ご存じの通り、今回の目玉は合同合唱『水のいのち』です。いつも私たちの活動に興味を持っていただいており、そのご縁からもぜひご案内を、と思っていたのですが、それ以上に高嶋先生のご指導に深い感銘を受けており、何よりそのことをご報告したく筆を執りました。
私は今「高嶋先生は国語の先生なんだなぁ」と強く思いながら歌っています。それは先生の言葉との向き合い方に凄みを感じるからです。既に何度も歌ったり耳にしてきた組曲なのに、合同練習の高嶋先生の指揮により、そこにある言葉の一つ一つが熱量をもった音楽になっていくのです。この言葉に込められたこの思いを聞く人に伝えるために作られた音楽だからこう歌う、すべてが理にかなっています。高田先生が音楽に乗せようとした思いが形になって歌う者の中に生じ音となってそこに表現されていく、そのような実感があります。
やわらかく降りしきる「雨」があらゆる存在をよみがえらせていくさま。小さな水たまりの鬱屈と海にもつながる強い空へのあこがれ。奔騰する強烈なエネルギーをはらみながらも下へと流れるしかないさだめである川の嘆き。波のはるか向こうから神の声のように「見なさい」と聞こえてくる海の思い。遥かに深く底へと沈むものが自らの「みえないつばさ いちずなつばさ」を恃み空へと舞い上がっていくたとえようのない喜び。組曲のフィナーレ、高嶋先生は、全身に歓喜をみなぎらせて「のぼれのぼれ のぼりゆけ」を導いていきます。すべてを許されてついに天上へと舞い上がり、天に召され救済される幸せにあふれた大団円。まさにその瞬間、天上の光を見るような思いに私は満たされます。本当に素晴らしい。
であるからこそ、そのように歓喜に満たされて天上に昇った水のいのちを再び雨にして地上へ落とすことがいかに残酷なことか。それを強く実感しました。仏教的な水の輪廻を念頭に再び雨に戻ることをあえて言いつのる絶望、私もそのようなことには堪えられません。高田先生が終曲の後に再び「雨」に戻る事を喜ばなかったのも当然です。それは他の所でやってほしい。この組曲は救われた魂を喜び賛美するためにキリスト教的世界観で作られた曲なのだから。そのことが頭ではなく身体で理解できた、それが高嶋先生の力です。かつて高田先生から高嶋先生に、あなたは私の音楽を本当によく理解している、これからもこの調子でこの音楽を広めていってほしい、というお電話があったというのもよく分かります。

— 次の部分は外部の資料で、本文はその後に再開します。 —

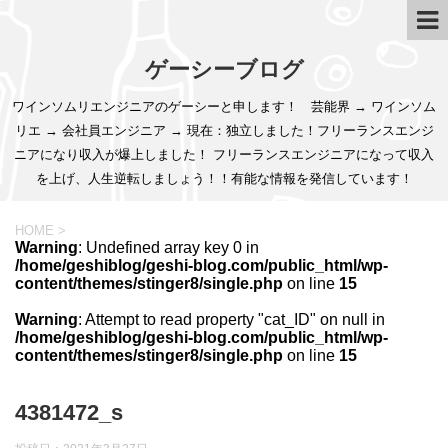
ゲーシーブログ
ワインソムリエンジニアのゲーシーと申します！ 芸能界 → ワインソム
リエ → 会社員エンジニア → 現在：独立しました！フリーランスエンジ
ニアになり収入が爆上しました！ フリーランスエンジニアになって収入
を上げ、人生逆転しましょう！！有能な情報を発信しています！
HOME
>
Warning
: Undefined array key 0 in
/home/geshiblog/geshi-blog.com/public_html/wp-
content/themes/stinger8/single.php
on line
15
Warning
: Attempt to read property "cat_ID" on null in
/home/geshiblog/geshi-blog.com/public_html/wp-
content/themes/stinger8/single.php
on line
15
4381472_s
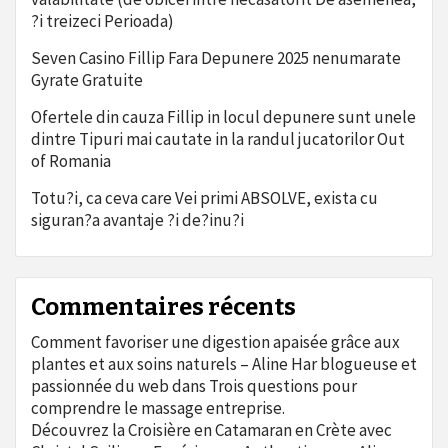
?i treizeci Perioada)
Seven Casino Fillip Fara Depunere 2025 nenumarate
Gyrate Gratuite
Ofertele din cauza Fillip in locul depunere sunt unele
dintre Tipuri mai cautate in la randul jucatorilor Out
of Romania
Totu?i, ca ceva care Vei primi ABSOLVE, exista cu
siguran?a avantaje ?i de?inu?i
Commentaires récents
Comment favoriser une digestion apaisée grâce aux
plantes et aux soins naturels – Aline Har blogueuse et
passionnée du web
dans
Trois questions pour
comprendre le massage entreprise.
Découvrez la Croisière en Catamaran en Crète avec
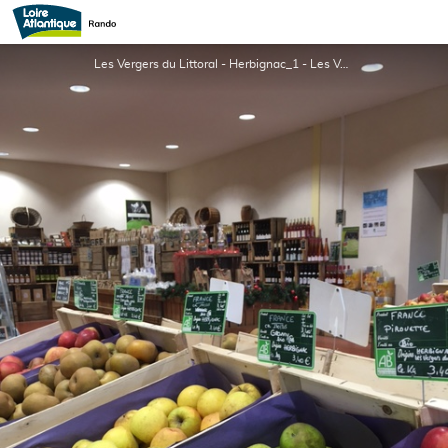
Les Vergers du Littoral
Les Vergers du Littoral - Herbignac_1 - Les Vergers du Littoral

演奏会の最後を締めくくるアンコールも素晴らしいです。中島みゆきの名曲を高嶋先生が独自の解釈で男声合唱に編曲したものを演奏します。傷ついた少女の弱々しい一人語りから始まり、次第に力を増して堂々たる男声合唱へと展開していく演出のすばらしさ。それも高嶋先生の類い希なる言葉のセンスがあればこそです。これを聞いた中島みゆきさんご本人からも、ぜんぜん違う歌だけどこれもアリよね、とお墨付きをいただけたとのこと。さもありなん。後半にかけて私が教員として見てきた多くの生徒たちの顔が浮かんでとても平静では歌えなくなってしまいます。演出も相まってこの歌は一生忘れないほどに深く印象づけられるものになりそうです。

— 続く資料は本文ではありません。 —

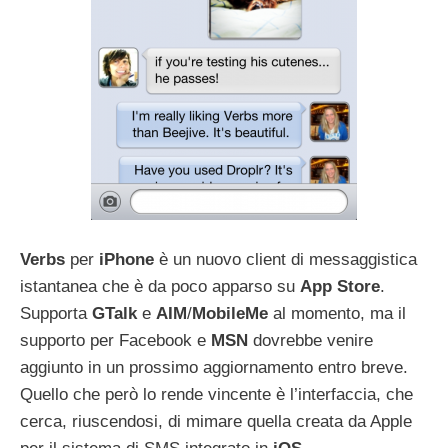
Verbs
per
iPhone
è un nuovo client di messaggistica
istantanea che è da poco apparso su
App
Store
.
Supporta
GTalk
e
AIM
/
MobileMe
al momento, ma il
supporto per Facebook e
MSN
dovrebbe venire
aggiunto in un prossimo aggiornamento entro breve.
Quello che però lo rende vincente è l’interfaccia, che
cerca, riuscendosi, di mimare quella creata da Apple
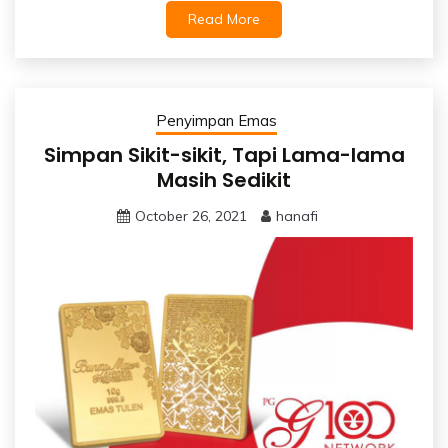
Read More
Penyimpan Emas
Simpan Sikit-sikit, Tapi Lama-lama
Masih Sedikit
October 26, 2021
hanafi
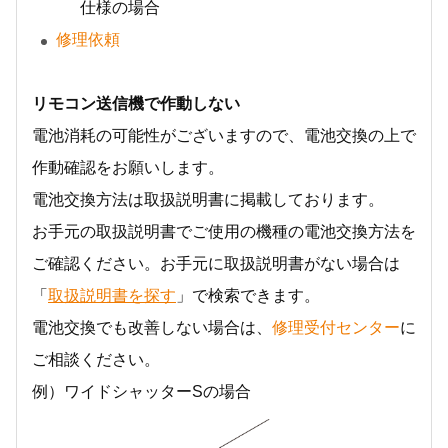
仕様の場合
修理依頼
リモコン送信機で作動しない
電池消耗の可能性がございますので、電池交換の上で
作動確認をお願いします。
電池交換方法は取扱説明書に掲載しております。
お手元の取扱説明書でご使用の機種の電池交換方法を
ご確認ください。お手元に取扱説明書がない場合は
「
取扱説明書を探す
」で検索できます。
電池交換でも改善しない場合は、
修理受付センター
に
ご相談ください。
例）ワイドシャッターSの場合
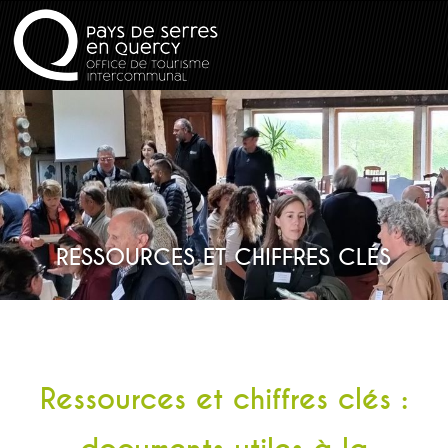
RESSOURCES ET CHIFFRES CLÉS
Ressources et chiffres clés :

また、これらの合同練習に先立って高嶋先生は毎回1時間近く身体のトレーニングをしてくださいます。首、声帯、肩、足腰などのストレッチに加えて、顔や舌や唇など、歌うために必要なさまざまな筋肉を鍛えるトレーニングです。これが本当に素晴らしい。社会人合唱団のすべての悩みは高齢化。ご多分に漏れず本団もその問題に苦しんでいます。高齢化によって起きるのは、音程や響きが下がりリズムの切れがなくなり音楽全体がゆるんでしまう、という現象。そしてそれはすべて筋肉の衰えによって起きます。高嶋先生は独自のトレーニング法によって衰えつつある筋肉を鍛え、持って生まれたノドの強さに頼るのではなく、意図する音・言葉で歌うために全身の筋肉を使いより表現の幅を広げていく方法を教えてくださっています。本団はそれに正面から取り組み定時練習の開始からしばらく筋トレをやっており、一般的な音程のある発声練習になるのは20分以上過ぎてからです。そして今、あらがいようもなく衰えつつあった声を多くの団員が若々しく取り戻し始めています。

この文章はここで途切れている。